* **INFORMATION SUPPLIED**:

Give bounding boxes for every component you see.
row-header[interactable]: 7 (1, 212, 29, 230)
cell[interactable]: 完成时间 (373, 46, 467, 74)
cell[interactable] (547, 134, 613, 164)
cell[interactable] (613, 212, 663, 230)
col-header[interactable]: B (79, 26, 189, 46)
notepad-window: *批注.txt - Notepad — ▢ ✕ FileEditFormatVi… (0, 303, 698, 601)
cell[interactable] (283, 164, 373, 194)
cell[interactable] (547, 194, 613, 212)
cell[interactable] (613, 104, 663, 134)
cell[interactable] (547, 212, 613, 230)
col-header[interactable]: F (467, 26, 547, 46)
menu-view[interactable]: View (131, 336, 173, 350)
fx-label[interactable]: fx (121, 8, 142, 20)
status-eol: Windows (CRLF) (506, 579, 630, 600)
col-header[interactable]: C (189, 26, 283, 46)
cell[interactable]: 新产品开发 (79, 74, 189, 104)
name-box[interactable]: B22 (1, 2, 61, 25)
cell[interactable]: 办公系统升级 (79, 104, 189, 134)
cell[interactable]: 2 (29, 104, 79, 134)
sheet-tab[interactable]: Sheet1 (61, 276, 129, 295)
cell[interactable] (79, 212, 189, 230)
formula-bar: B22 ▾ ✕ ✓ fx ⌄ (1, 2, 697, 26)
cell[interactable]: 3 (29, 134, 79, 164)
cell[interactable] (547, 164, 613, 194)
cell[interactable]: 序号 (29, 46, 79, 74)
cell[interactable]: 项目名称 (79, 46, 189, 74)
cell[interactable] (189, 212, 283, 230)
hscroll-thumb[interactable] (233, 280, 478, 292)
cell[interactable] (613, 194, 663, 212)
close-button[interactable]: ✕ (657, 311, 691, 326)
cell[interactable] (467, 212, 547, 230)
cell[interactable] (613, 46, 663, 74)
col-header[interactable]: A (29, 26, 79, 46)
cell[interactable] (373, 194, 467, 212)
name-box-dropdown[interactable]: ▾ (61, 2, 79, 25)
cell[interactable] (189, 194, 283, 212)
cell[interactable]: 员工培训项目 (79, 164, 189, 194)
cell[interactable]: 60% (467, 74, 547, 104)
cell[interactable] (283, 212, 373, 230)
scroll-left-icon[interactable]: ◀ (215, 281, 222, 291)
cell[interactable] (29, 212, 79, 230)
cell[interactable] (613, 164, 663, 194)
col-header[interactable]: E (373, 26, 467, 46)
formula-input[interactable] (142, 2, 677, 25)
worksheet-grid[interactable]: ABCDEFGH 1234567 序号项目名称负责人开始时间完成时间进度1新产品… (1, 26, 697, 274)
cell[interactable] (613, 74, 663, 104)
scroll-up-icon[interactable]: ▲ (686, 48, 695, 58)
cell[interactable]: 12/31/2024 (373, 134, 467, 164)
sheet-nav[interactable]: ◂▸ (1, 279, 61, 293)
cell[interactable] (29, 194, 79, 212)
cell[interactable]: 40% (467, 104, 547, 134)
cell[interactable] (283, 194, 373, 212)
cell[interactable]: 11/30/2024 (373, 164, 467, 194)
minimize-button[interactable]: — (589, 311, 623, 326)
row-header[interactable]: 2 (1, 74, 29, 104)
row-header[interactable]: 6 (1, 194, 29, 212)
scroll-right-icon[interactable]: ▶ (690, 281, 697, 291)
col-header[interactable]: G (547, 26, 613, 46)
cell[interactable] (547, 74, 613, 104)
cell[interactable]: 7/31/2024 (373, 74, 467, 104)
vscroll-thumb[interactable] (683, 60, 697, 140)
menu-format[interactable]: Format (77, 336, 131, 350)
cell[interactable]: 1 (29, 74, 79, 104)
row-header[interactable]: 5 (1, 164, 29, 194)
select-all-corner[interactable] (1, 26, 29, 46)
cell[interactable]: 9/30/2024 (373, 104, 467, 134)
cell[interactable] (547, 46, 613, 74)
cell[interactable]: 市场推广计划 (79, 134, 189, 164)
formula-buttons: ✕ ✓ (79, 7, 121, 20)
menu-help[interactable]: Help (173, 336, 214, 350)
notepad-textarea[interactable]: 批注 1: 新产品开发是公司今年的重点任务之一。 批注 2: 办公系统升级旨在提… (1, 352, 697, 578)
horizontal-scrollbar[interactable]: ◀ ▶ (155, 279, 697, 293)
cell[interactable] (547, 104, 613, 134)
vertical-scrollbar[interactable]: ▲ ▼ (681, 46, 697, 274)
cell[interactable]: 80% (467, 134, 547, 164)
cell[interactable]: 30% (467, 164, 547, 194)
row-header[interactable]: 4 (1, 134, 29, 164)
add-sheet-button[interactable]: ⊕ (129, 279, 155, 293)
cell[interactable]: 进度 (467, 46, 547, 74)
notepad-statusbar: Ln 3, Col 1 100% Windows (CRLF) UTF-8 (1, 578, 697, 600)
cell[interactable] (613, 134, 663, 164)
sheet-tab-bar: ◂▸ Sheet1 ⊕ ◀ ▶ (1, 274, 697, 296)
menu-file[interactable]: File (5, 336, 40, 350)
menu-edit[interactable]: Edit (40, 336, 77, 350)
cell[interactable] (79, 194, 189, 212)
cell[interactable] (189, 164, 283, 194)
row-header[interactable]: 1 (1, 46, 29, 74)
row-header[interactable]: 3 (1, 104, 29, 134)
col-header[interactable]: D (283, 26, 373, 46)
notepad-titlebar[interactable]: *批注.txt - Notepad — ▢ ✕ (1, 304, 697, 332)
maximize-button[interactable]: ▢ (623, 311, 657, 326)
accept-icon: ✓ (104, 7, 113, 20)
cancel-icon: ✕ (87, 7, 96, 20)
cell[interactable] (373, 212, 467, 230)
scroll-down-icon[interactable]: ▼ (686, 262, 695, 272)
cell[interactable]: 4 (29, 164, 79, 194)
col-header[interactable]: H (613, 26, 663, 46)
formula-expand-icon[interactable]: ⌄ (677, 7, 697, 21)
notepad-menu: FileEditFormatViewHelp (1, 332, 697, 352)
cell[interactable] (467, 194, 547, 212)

* **TRY IT**:
Please copy the data in full, character for character.

* **TASK OUTPUT**:
Give bounding boxes for every component you see.
row-header[interactable]: 7 (1, 212, 29, 230)
cell[interactable]: 完成时间 (373, 46, 467, 74)
cell[interactable] (547, 134, 613, 164)
cell[interactable] (613, 212, 663, 230)
col-header[interactable]: B (79, 26, 189, 46)
notepad-window: *批注.txt - Notepad — ▢ ✕ FileEditFormatVi… (0, 303, 698, 601)
cell[interactable] (283, 164, 373, 194)
cell[interactable] (547, 194, 613, 212)
cell[interactable] (613, 104, 663, 134)
cell[interactable] (547, 212, 613, 230)
col-header[interactable]: F (467, 26, 547, 46)
menu-view[interactable]: View (131, 336, 173, 350)
fx-label[interactable]: fx (121, 8, 142, 20)
status-eol: Windows (CRLF) (506, 579, 630, 600)
col-header[interactable]: C (189, 26, 283, 46)
cell[interactable]: 新产品开发 (79, 74, 189, 104)
name-box[interactable]: B22 (1, 2, 61, 25)
cell[interactable]: 办公系统升级 (79, 104, 189, 134)
cell[interactable]: 2 (29, 104, 79, 134)
sheet-tab[interactable]: Sheet1 (61, 276, 129, 295)
cell[interactable] (79, 212, 189, 230)
formula-bar: B22 ▾ ✕ ✓ fx ⌄ (1, 2, 697, 26)
cell[interactable]: 3 (29, 134, 79, 164)
cell[interactable] (547, 164, 613, 194)
cell[interactable]: 序号 (29, 46, 79, 74)
cell[interactable]: 项目名称 (79, 46, 189, 74)
cell[interactable] (189, 212, 283, 230)
hscroll-thumb[interactable] (233, 280, 478, 292)
cell[interactable] (613, 194, 663, 212)
close-button[interactable]: ✕ (657, 311, 691, 326)
cell[interactable] (467, 212, 547, 230)
cell[interactable] (613, 46, 663, 74)
col-header[interactable]: A (29, 26, 79, 46)
cell[interactable] (373, 194, 467, 212)
name-box-dropdown[interactable]: ▾ (61, 2, 79, 25)
cell[interactable] (189, 194, 283, 212)
cell[interactable]: 员工培训项目 (79, 164, 189, 194)
cell[interactable]: 60% (467, 74, 547, 104)
cell[interactable] (283, 212, 373, 230)
scroll-left-icon[interactable]: ◀ (215, 281, 222, 291)
cell[interactable] (29, 212, 79, 230)
cell[interactable] (613, 164, 663, 194)
col-header[interactable]: E (373, 26, 467, 46)
formula-input[interactable] (142, 2, 677, 25)
worksheet-grid[interactable]: ABCDEFGH 1234567 序号项目名称负责人开始时间完成时间进度1新产品… (1, 26, 697, 274)
cell[interactable] (613, 74, 663, 104)
scroll-up-icon[interactable]: ▲ (686, 48, 695, 58)
cell[interactable]: 12/31/2024 (373, 134, 467, 164)
sheet-nav[interactable]: ◂▸ (1, 279, 61, 293)
cell[interactable] (29, 194, 79, 212)
cell[interactable]: 40% (467, 104, 547, 134)
cell[interactable] (283, 194, 373, 212)
cell[interactable]: 11/30/2024 (373, 164, 467, 194)
minimize-button[interactable]: — (589, 311, 623, 326)
row-header[interactable]: 2 (1, 74, 29, 104)
row-header[interactable]: 6 (1, 194, 29, 212)
scroll-right-icon[interactable]: ▶ (690, 281, 697, 291)
col-header[interactable]: G (547, 26, 613, 46)
cell[interactable] (547, 74, 613, 104)
cell[interactable]: 7/31/2024 (373, 74, 467, 104)
vscroll-thumb[interactable] (683, 60, 697, 140)
menu-format[interactable]: Format (77, 336, 131, 350)
cell[interactable]: 1 (29, 74, 79, 104)
row-header[interactable]: 5 (1, 164, 29, 194)
select-all-corner[interactable] (1, 26, 29, 46)
cell[interactable]: 9/30/2024 (373, 104, 467, 134)
cell[interactable] (547, 46, 613, 74)
cell[interactable]: 市场推广计划 (79, 134, 189, 164)
formula-buttons: ✕ ✓ (79, 7, 121, 20)
menu-help[interactable]: Help (173, 336, 214, 350)
notepad-textarea[interactable]: 批注 1: 新产品开发是公司今年的重点任务之一。 批注 2: 办公系统升级旨在提… (1, 352, 697, 578)
horizontal-scrollbar[interactable]: ◀ ▶ (155, 279, 697, 293)
cell[interactable] (547, 104, 613, 134)
vertical-scrollbar[interactable]: ▲ ▼ (681, 46, 697, 274)
cell[interactable]: 80% (467, 134, 547, 164)
cell[interactable]: 30% (467, 164, 547, 194)
row-header[interactable]: 4 (1, 134, 29, 164)
add-sheet-button[interactable]: ⊕ (129, 279, 155, 293)
cell[interactable]: 进度 (467, 46, 547, 74)
notepad-statusbar: Ln 3, Col 1 100% Windows (CRLF) UTF-8 (1, 578, 697, 600)
cell[interactable] (613, 134, 663, 164)
sheet-tab-bar: ◂▸ Sheet1 ⊕ ◀ ▶ (1, 274, 697, 296)
menu-file[interactable]: File (5, 336, 40, 350)
menu-edit[interactable]: Edit (40, 336, 77, 350)
cell[interactable] (79, 194, 189, 212)
cell[interactable] (189, 164, 283, 194)
row-header[interactable]: 1 (1, 46, 29, 74)
row-header[interactable]: 3 (1, 104, 29, 134)
col-header[interactable]: D (283, 26, 373, 46)
notepad-titlebar[interactable]: *批注.txt - Notepad — ▢ ✕ (1, 304, 697, 332)
maximize-button[interactable]: ▢ (623, 311, 657, 326)
accept-icon: ✓ (104, 7, 113, 20)
cancel-icon: ✕ (87, 7, 96, 20)
cell[interactable] (373, 212, 467, 230)
scroll-down-icon[interactable]: ▼ (686, 262, 695, 272)
cell[interactable]: 4 (29, 164, 79, 194)
col-header[interactable]: H (613, 26, 663, 46)
formula-expand-icon[interactable]: ⌄ (677, 7, 697, 21)
notepad-menu: FileEditFormatViewHelp (1, 332, 697, 352)
cell[interactable] (467, 194, 547, 212)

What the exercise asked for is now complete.